Design of A Spatial Data Warehouse Based On An Int
Design of A Spatial Data Warehouse Based On An Int
net/publication/228770411
Article
CITATIONS READS
0 226
1 author:
Abdulvahit Torun
Middle East Technical University
8 PUBLICATIONS 26 CITATIONS
SEE PROFILE
All content following this page was uploaded by Abdulvahit Torun on 02 April 2015.
Abdulvahit Torun
Harita Genel Komutanlığı (General Command of Mapping) (GCM),
Kartografya Dairesi, 06100 Cebeci, Ankara, Türkiye
atorun@hgk.mil.tr
1. INTRODUCTION
There are multiple, distributed, heterogeneous and autonomous information sources storing spatial
data within a single company or property of various companies. The information sources vary from
legacy systems to operational spatial databases. The need for gathering or defining associations among
those data sources motivates to integrate them as a spatial data warehouse (DW) or as a database using
integration techniques. Spatial data sets are integrated either through a part of data warehouse or
distributed/federated database (by means of wrappers and mediators).
In warehousing phase, resolving formats, data integration, data cleansing, consistency-checking tasks
are accomplished. Warehouse organization step comprises re-organizing and aggregating the data as
base tables, summary tables and metadata. Querying and visualizing a data spatial warehouse
considering spatial characteristics of data requires essential tools for analytical processes and
visualization of the information both for organizational and ad hoc users.

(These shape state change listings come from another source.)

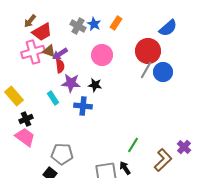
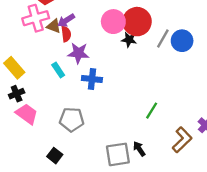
brown triangle: (49, 51) -> (54, 26), moved
red circle: (148, 51) -> (137, 22), moved
black star: (95, 85) -> (129, 40), moved
black cross: (26, 119) -> (17, 94), moved
green line: (133, 145) -> (152, 111), moved
gray pentagon: (62, 154) -> (72, 120), moved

Materialized views pre-compute and store (materialize) aggregates from the base data. The data is
grouped using categories from the dimensions tables, which corresponds to the subjects of interest
(dimensions) of the organization. Storing all possible aggregates poses storage space problems and
increases maintenance cost, since all stored aggregates need to be refreshed as updates are being made
to the source data sources. .
In most of the DB integration cases, the tendency is management of legacy systems and re-use of data
in recent years. The DBs, which are distributed geographically, in different models, in different
environment and with different semantics are needed to be integrated to use the available data. This
problem is called as ‘DB integration’. DBMSs and applications are designed considering incorporate
data and process sharing to ease autonomy. Main efforts are spend in three directions; ‘schema
integration’, ‘federated DB’ and ‘multi-database language’ [Elmagarmid et.al., 1999] [Bobak, 1996].

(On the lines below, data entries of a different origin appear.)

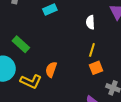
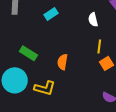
orange semicircle: (51, 70) -> (62, 62), moved

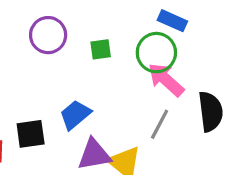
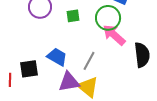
blue trapezoid: (75, 115) -> (57, 57), turned 70
gray line: (160, 124) -> (89, 61), moved

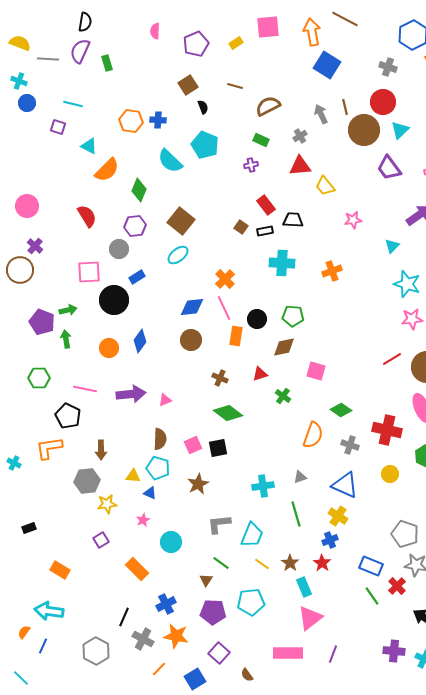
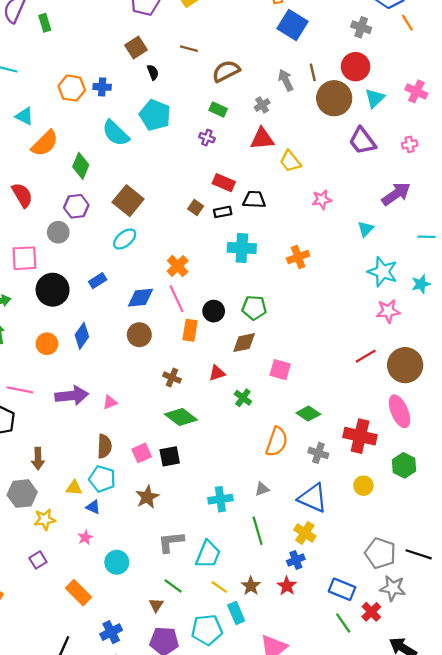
purple cross: (251, 165) -> (207, 138), turned 32
red rectangle: (266, 205) -> (224, 183), turned -30
blue rectangle: (137, 277) -> (98, 281), moved
cyan rectangle: (304, 587) -> (236, 613), moved

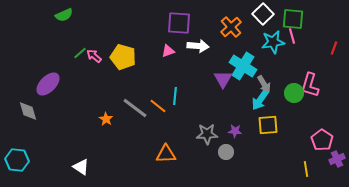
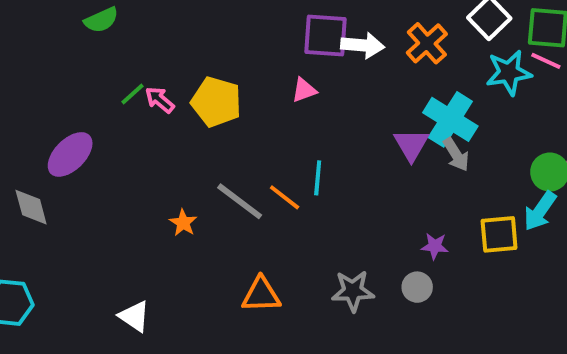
pink line: (292, 36) -> (546, 61), turned -49
white arrow: (198, 46) -> (363, 45), moved
gray arrow: (264, 84) -> (456, 154), moved
cyan arrow: (260, 100) -> (540, 211), moved
gray star: (207, 134) -> (353, 291), moved
orange triangle: (166, 154) -> (261, 295), moved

For integrating different data sets describing the same phenomena, firstly a correct understanding of
the semantics of the existing data should be developed. Schemas are transformed into a common data
model. For instance SSI DB schema into SQL and DB instance into dbf are converted. Then, an
accurate correlation among structures (schemas) is established to avoid comparing different type of
objects within the same category. The inter-schema correspondence at metalevel and inter-DB
correspondence at data level are identified and described. Finally, integration is described precisely to
prevent merging irrelevant data together. The conflicts are solved semi-automatically. Integrated
schema is generated on top of contributing data sources. Schema integration is done by using modified
5 level integration architecture for the purpose of single DB generation (Figure 1.a) [Ozsu, et.al.,
1999].
1. Local Schema: Local schema of plain table, SSI DB and DCT are made available by the
Component DBs.
2. Component Schema: Representation of Local schema in canonical (standard) data Model is
defined by using SQL. Canonical data Model is employed for unifying divergent local
schemas in a single schema.
3. Export Schema: Export Schemas are defined from component schemas based on integrated
global schema of PPDB_T.
4. Schema Integration: Export Schemas are integrated to form a single schema. Since the desired
final DB is not a federated one, the integrated schema is not a Federated Schema, either.

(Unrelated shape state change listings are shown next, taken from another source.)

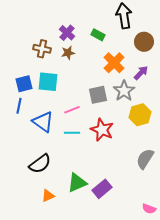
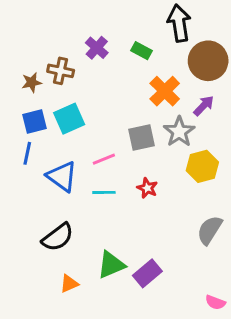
brown circle: (144, 42) -> (208, 61), size x1.4
brown star: (68, 53) -> (32, 82), moved
cyan square: (48, 82) -> (69, 119), turned -30
red star: (102, 130) -> (147, 188), size x0.6

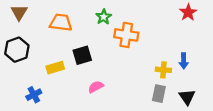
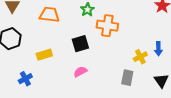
black square: (82, 55) -> (80, 44), moved
yellow cross: (163, 70) -> (140, 57), turned -32
gray rectangle: (159, 94) -> (127, 78), moved

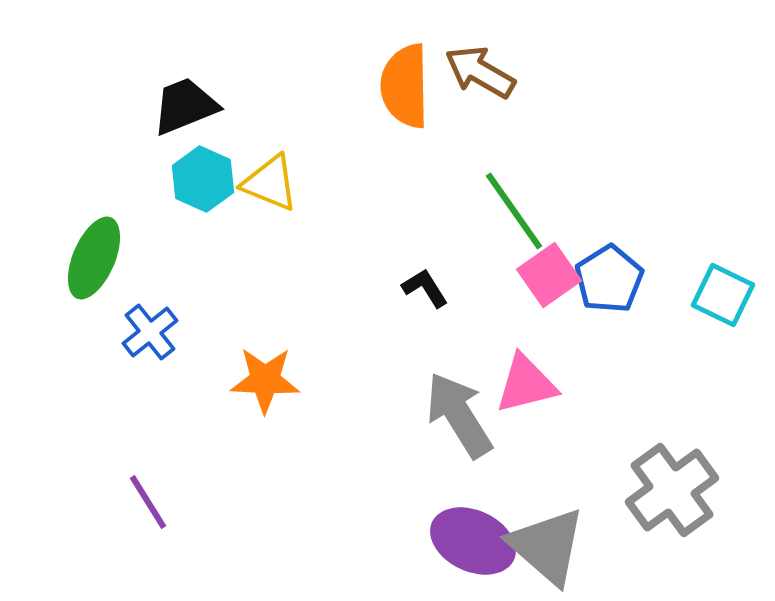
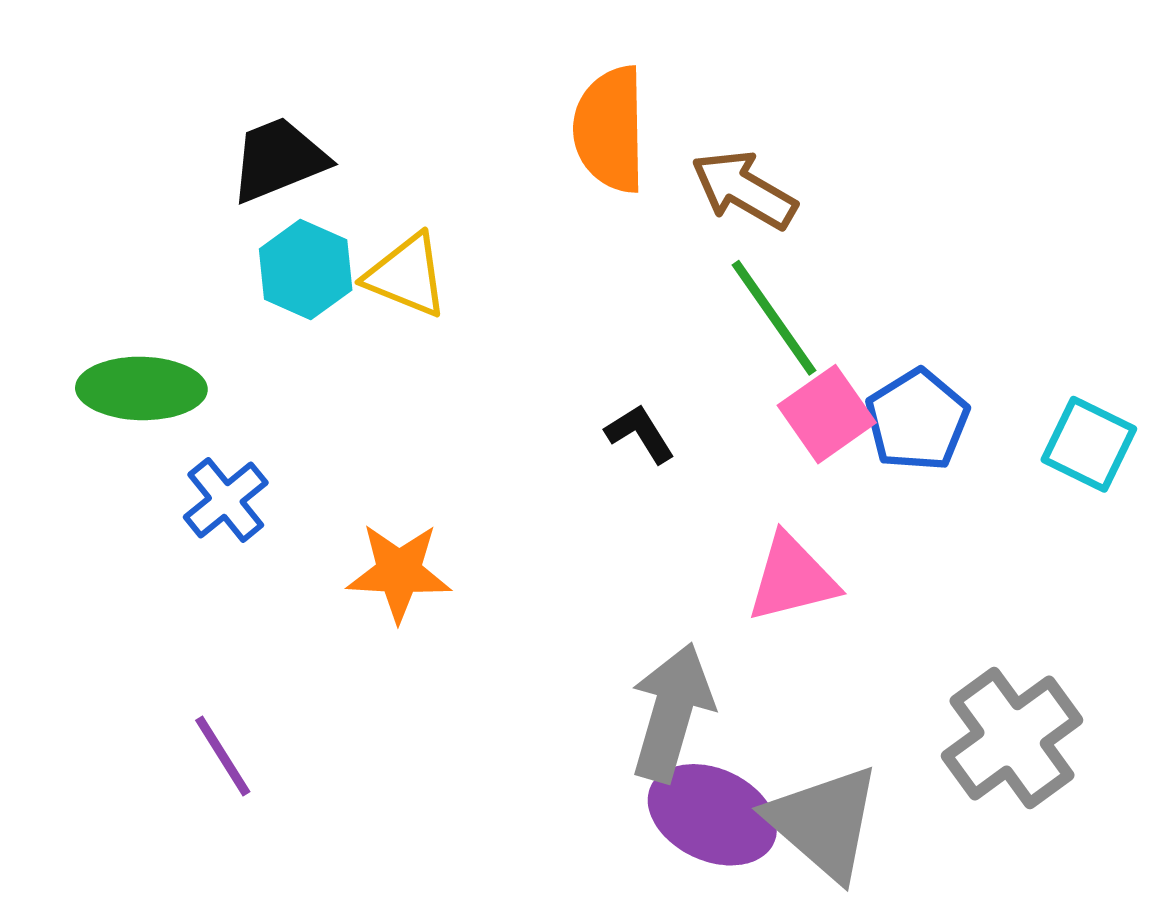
brown arrow: (480, 72) -> (744, 190), moved
green ellipse: (94, 258) -> (141, 388), turned 68
gray arrow: (459, 415) -> (672, 712), moved, turned 48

Firstly, two component schemas are integrated. Then, the third one is added to the integrated
schema. This method is called as ladder technique. Data integration follows schema
integration.
5. External Schema: Upon the integrated schema different conceptual/external schemas are
defined for different purposes and usage [Torun, 2002_2].
2.3 Developing Populated Places Database of Turkey as a base for Spatial Data warehouse
Data warehousing phase is implemented as follows. Population information and information about
administrative hierarchy are extracted from State Statistics Institute (SSI) DB and from Ministry of
Interior ‘Populated Places Book’ respectively. Location information and administrative boundaries are
imported from topo-maps at scale 1:25000 and Digital Chart of Turkey (DCT) at scale 1:1000000 of
General Command of Mapping respectively. Integration of those four data sources is accomplished by
using ladder technique to construct Populated Places DB of Turkey (PPDB_T) as a central DB at
Cartography Department of GCM.
I_SDB
Schema 1 Schema 2 Schema 3
PPDB_T
Declaration of Correspondence
(a) (b)
Population information and relevant statistics are collected and stored by SSI. In order to maintain
population information up-to-date for map production and for monitoring the changes of populated
places, DB integration is necessary to share the legacy data by SSI instead of re-constructing the same
content.
Defining Associations
Turkey has a hierarchical administrative system, which looks like a balanced tree structure. The
sequence of residential entities (populated places) from top to bottom is province, district, sub-district,
village and suburb respectively.
Schema Integration
Source DBs can be integrated by means of schema integration or using standardized data or schema
models. Schema integration is a practical method such that the data is integrated as a logical DB with a
global schema. With a given a set of local DB schemas belonging to an individual DBMS, an
integrated schema which subsumes those local schemas is created by synthesizing the schemas.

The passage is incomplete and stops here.